Student Teaching at Falk Laboratory School: Jeffrey Kim

Jeffrey Kim

The Fanny Edel Falk Laboratory School, a K-8 laboratory school affiliated with the University of Pittsburgh School of Education, serves as a demonstration school: a place where teachers learn to teach. Each year, approximately 20 students from the Pitt School of Education complete their student teaching under the mentorship of Falk teachers.

This is the first profile in a four-part series about student teaching at the Falk Laboratory School, originally published on the school’s website. 

“What could go wrong?”

That’s the question Jeffrey Kim asks the seventh-graders seated at lab tables here in Alex Dragon’s science classroom. The class is completing a unit called Properties of Matter and today is their first time using lab equipment.

That means it’s also their first time using lab equipment at Falk, and so Kim’s question isn’t hypothetical: he’s asking the students to anticipate mistakes and problems that could lead to unsafe conditions or inaccurate measurements as a way to avoid them. Students suggest possible problems: spilling water, breaking equipment, or using the wrong unit of measurement when recording their results.

Kim, enrolled in Pitt’s School of Education’s Master of Arts in Teaching (MAT) Science Education program, is a student teacher working under the mentorship of Dragon, who completed his own student teaching at Falk under the guidance of Eileen Coughlin.

“I remember from my student teaching absorbing the general way class is run so that it’s not just the teacher up front,” Dragon says.

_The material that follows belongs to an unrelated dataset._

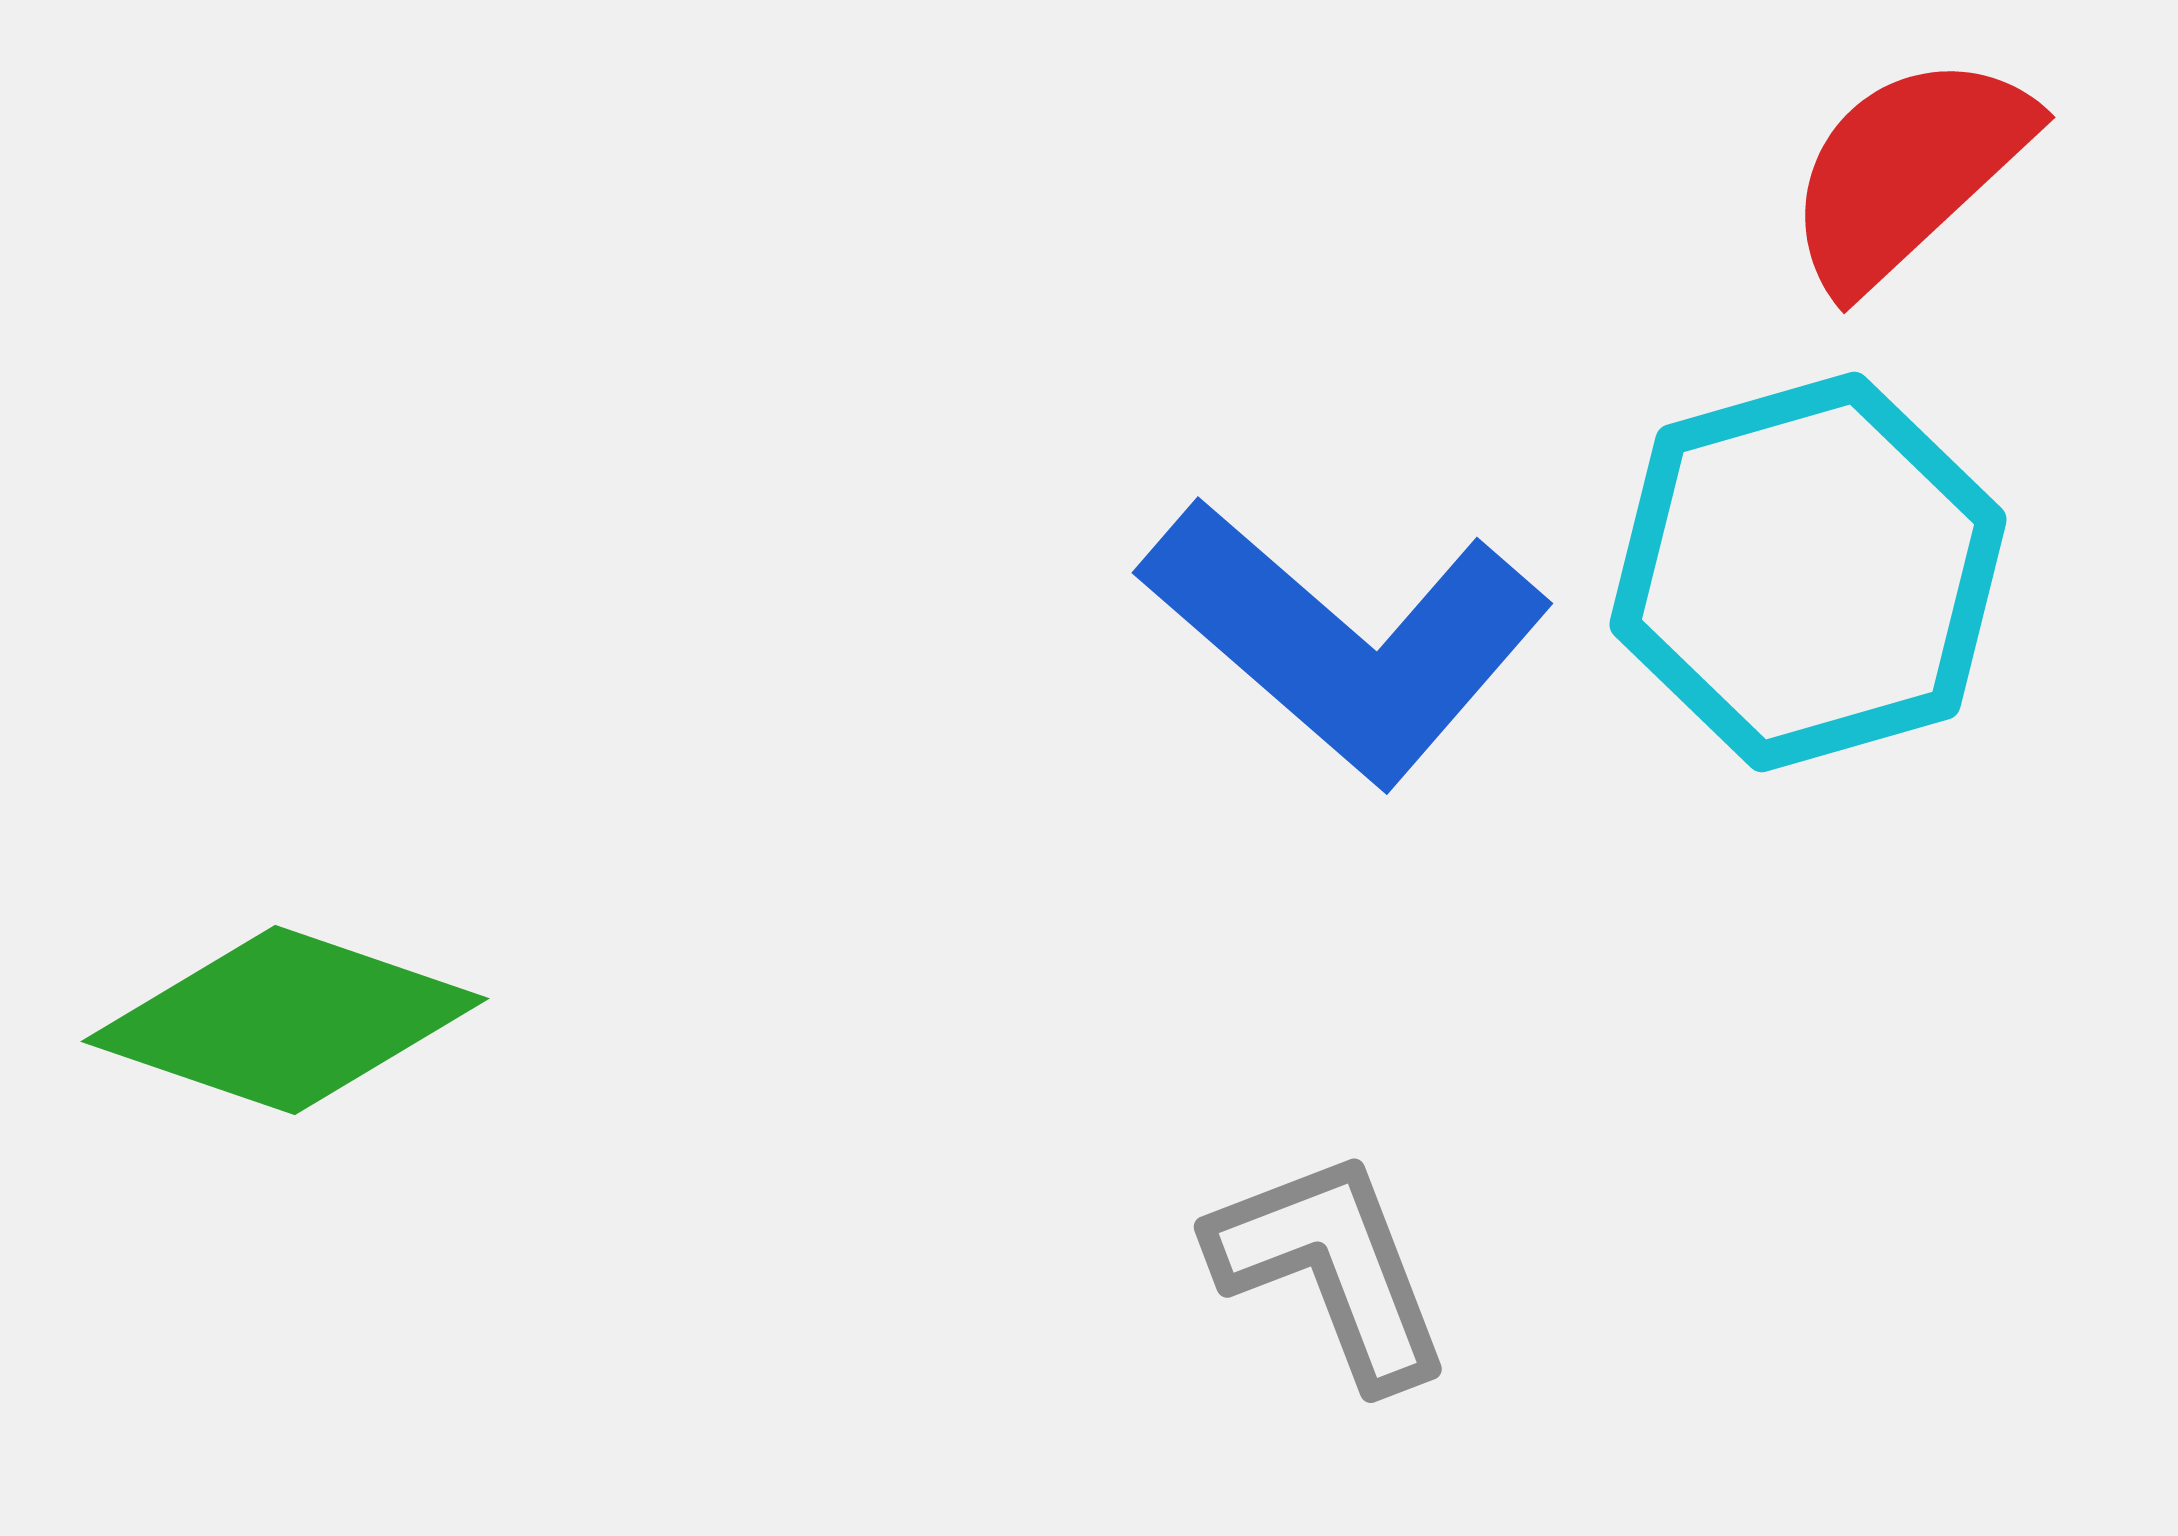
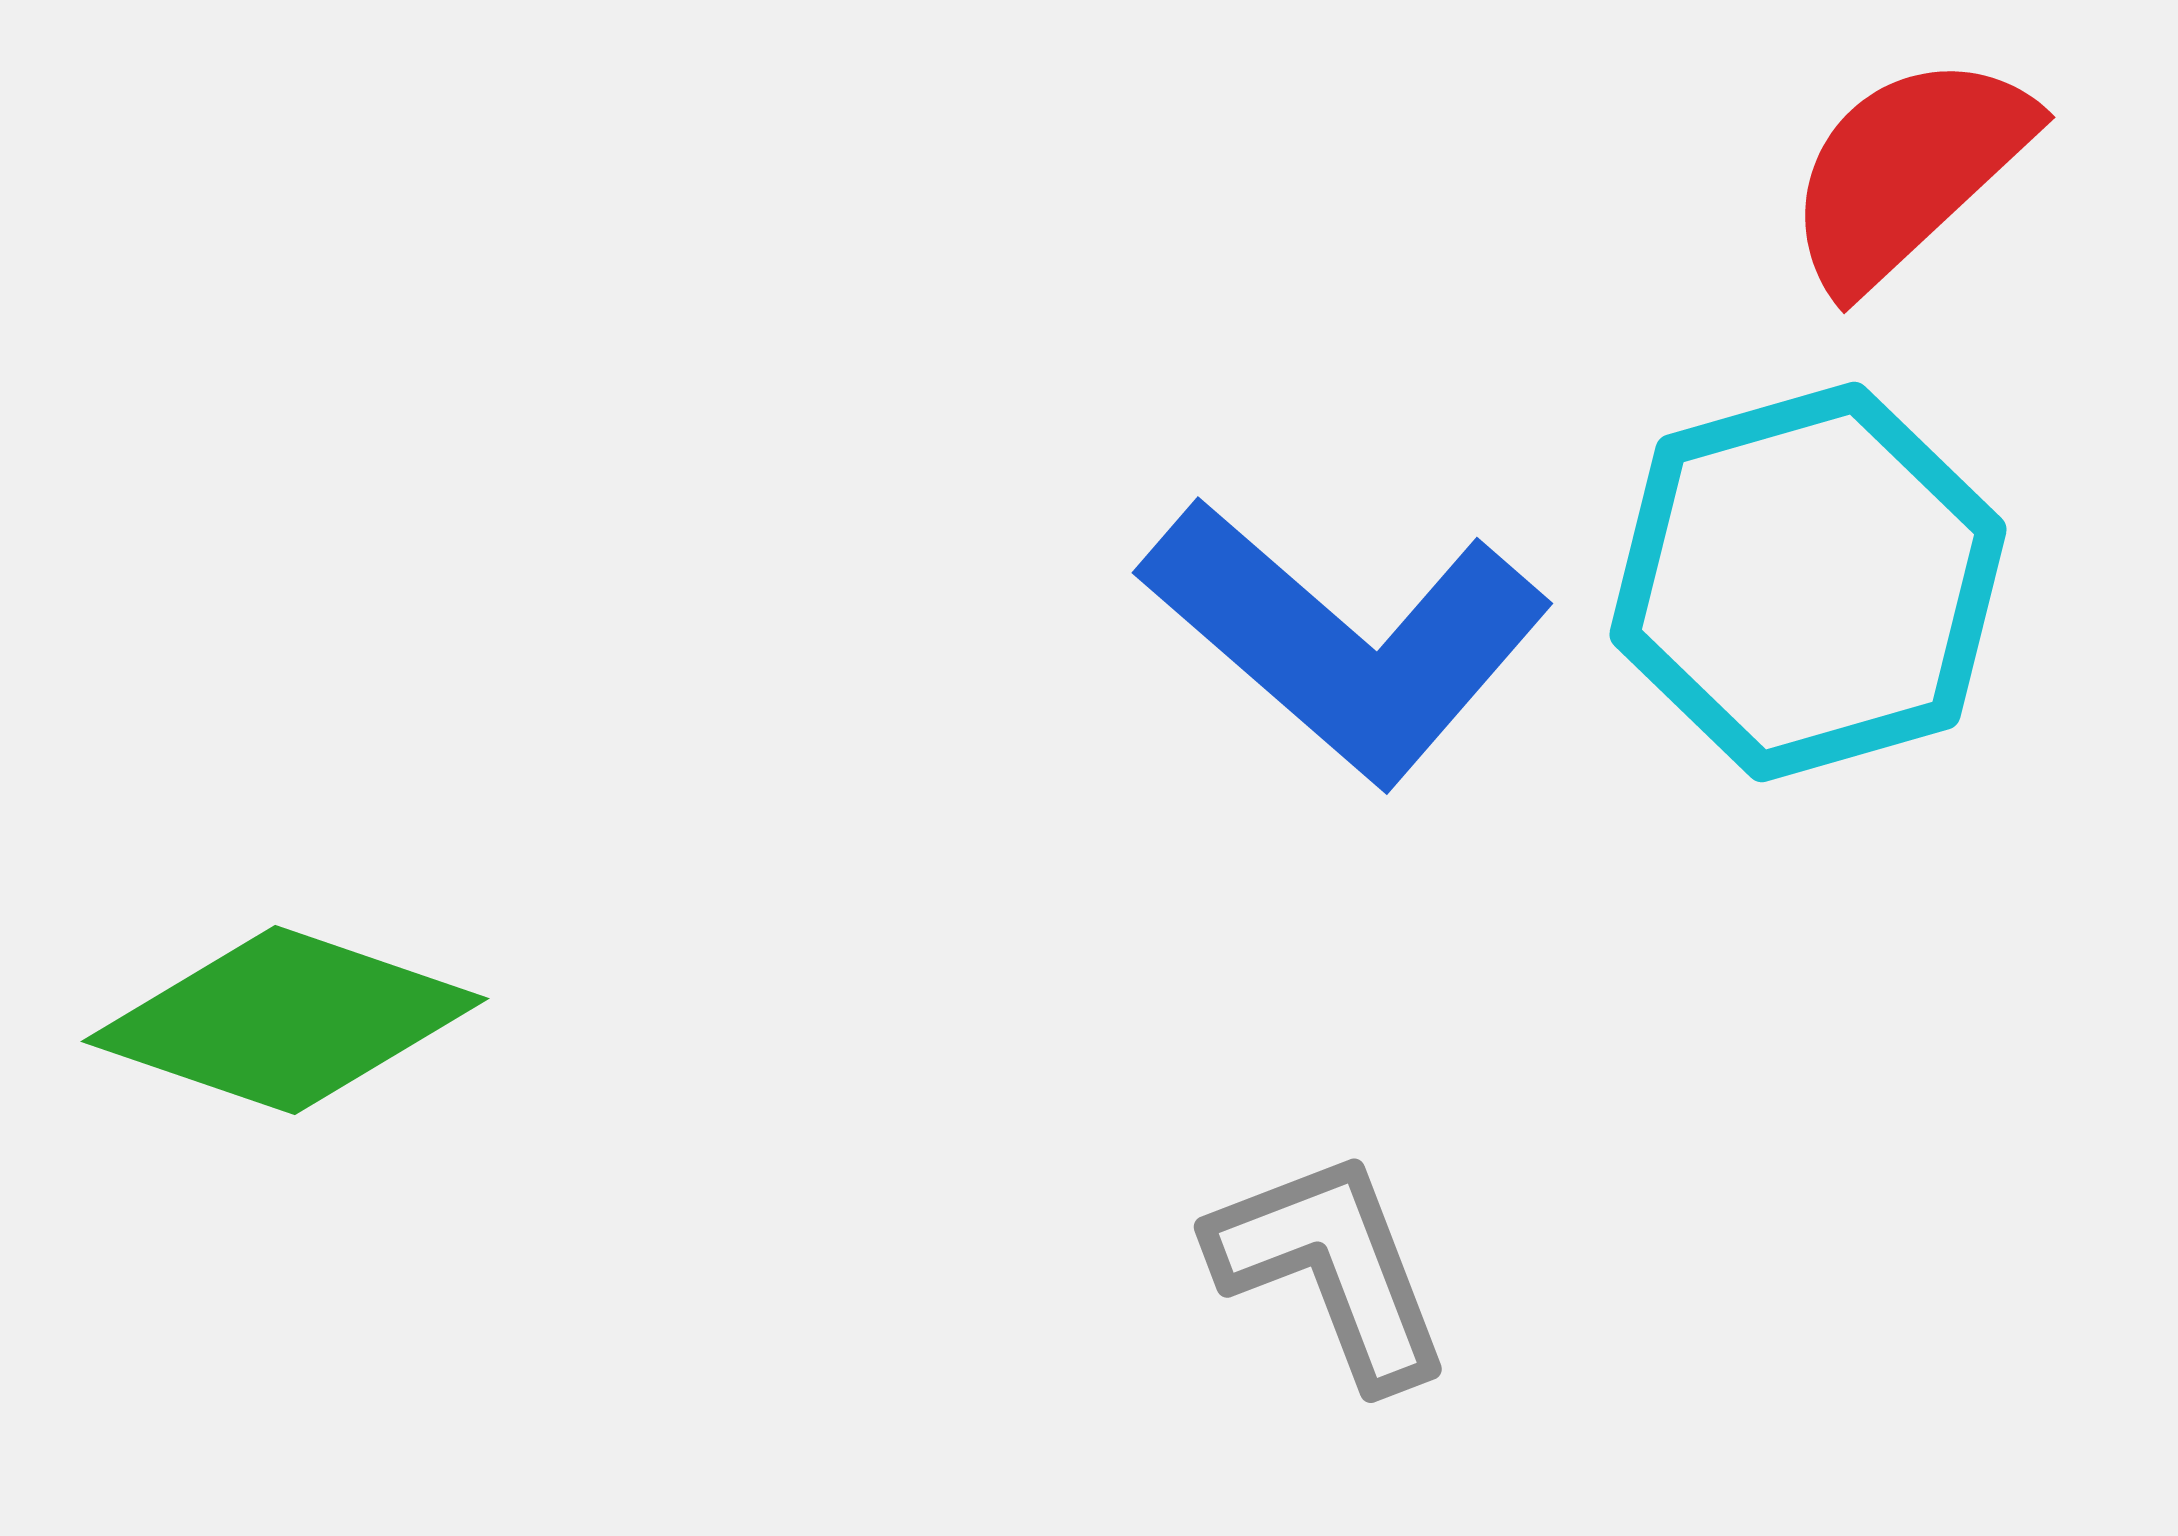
cyan hexagon: moved 10 px down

He recalls learning ways to engage students, how to signal what he wanted from them, and how to hold them to high expectations while still being warm. Other highlights include Coughlin’s traditional eighth-grade roller-coaster project, which required helping students work with power tools, and Falk Middle School’s overnight trip to McKeever Environmental Center in Sandy Lake, Pa.

What surprised Dragon during his student-teaching days was how much of the teacher’s job is not just about the academic content but about academic skills that apply to far more than a particular lesson or unit. That includes everything from the lab safety techniques he and Kim have been teaching students to writing lab reports that are clear and succinct: these are all skills students will continue to use and develop during their time at Falk, and beyond.

For Kim, Falk’s approach to teaching and to training student teachers has been exhilarating. He reports being pleasantly surprised at how engaged the students are.

“I love Falk’s philosophy and the teaching environment,” Kim says. “When I think back on my middle school experience, science classes weren’t discussion-based.”

Kim’s student teaching experience began with observing Dragon teach, helping with small-group activities, and assisting Dragon in some grading. As he has grown more comfortable in the classroom, Kim has taken on greater responsibility, building up to taking over one of Dragon’s seventh-grade sections in February.

Today is one of the first lessons Kim is leading. Students are tasked with measuring and observing the characteristics of six different rocks, using their observations to identify each of the specimens on the worksheets that Kim handed out. The lesson supports the overarching goals of this unit, relating to the properties of matter, while also giving students a chance to practice the lab techniques that Dragon has been introducing over the last few weeks.

Kim walks around, checking in with various groups as they place rocks in graduated cylinders that contain water. The groups have measured the mass of each sample, and will now use changes in the water level to find the volume; combining these two measurements, they will calculate the density of each rock using the formula of density = mass/volume.

“Be careful,” Kim says as he makes his rounds. “This is just water, but still be careful.”

Dragon hangs back, observing Kim so as to give feedback later. He also steps in when groups have questions, or he notices a teachable moment. The graduated cylinders that students are using have both metric and English measurements, and Dragon encourages students to double-check which measurement they are recording on their worksheets.

One group’s rock becomes stuck in the narrow neck of the cylinder and a bit of water splashes out as they try to extricate it. Kim helps them think through what to do next: if they simply try again, will they still get an accurate measurement? What can they do to follow the lab procedures that he and Mr. Dragon have been discussing over the last several weeks?

After talking it over, the group refills the water to match its previous level, then very carefully drops the rock into the cylinder.

“You don’t want to continue in that situation because the errors are just going to compound,” Kim says later, reflecting on the day’s lesson. “These are important lab skills for them to learn.”